For each line below that contains the string "Username", copy that line.

[Data provided]:
——

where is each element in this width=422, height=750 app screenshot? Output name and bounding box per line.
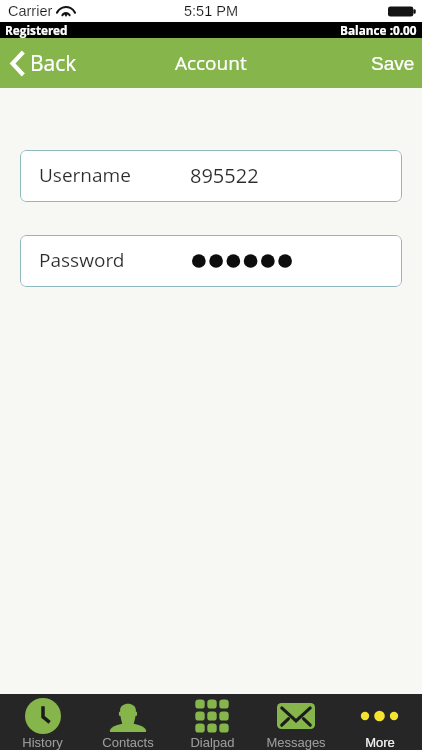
staticText: Messages xyxy=(266,735,326,750)
staticText: Dialpad xyxy=(190,735,235,750)
button[interactable]: Back xyxy=(0,43,89,84)
button[interactable]: History xyxy=(0,694,85,750)
button[interactable]: More xyxy=(338,694,422,750)
staticText: Carrier xyxy=(8,3,53,19)
staticText: 895522 xyxy=(190,162,259,189)
staticText: Balance :0.00 xyxy=(340,22,417,38)
button[interactable]: Username xyxy=(20,150,402,202)
staticText: Back xyxy=(30,49,77,78)
button[interactable]: Password xyxy=(20,235,402,287)
staticText: Username xyxy=(39,162,131,188)
staticText: 5:51 PM xyxy=(184,3,238,19)
staticText: Save xyxy=(371,53,415,74)
staticText: Password xyxy=(39,247,125,273)
button[interactable]: Save xyxy=(359,45,422,82)
button[interactable]: Dialpad xyxy=(170,694,254,750)
button[interactable]: Messages xyxy=(254,694,338,750)
staticText: Contacts xyxy=(102,735,154,750)
button[interactable]: Contacts xyxy=(85,694,170,750)
staticText: Account xyxy=(175,50,247,76)
staticText: History xyxy=(22,735,63,750)
staticText: More xyxy=(365,735,395,750)
staticText: Registered xyxy=(5,22,68,38)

——

[Result of the exercise]:
button[interactable]: Username xyxy=(20,150,402,202)
staticText: Username xyxy=(39,162,131,188)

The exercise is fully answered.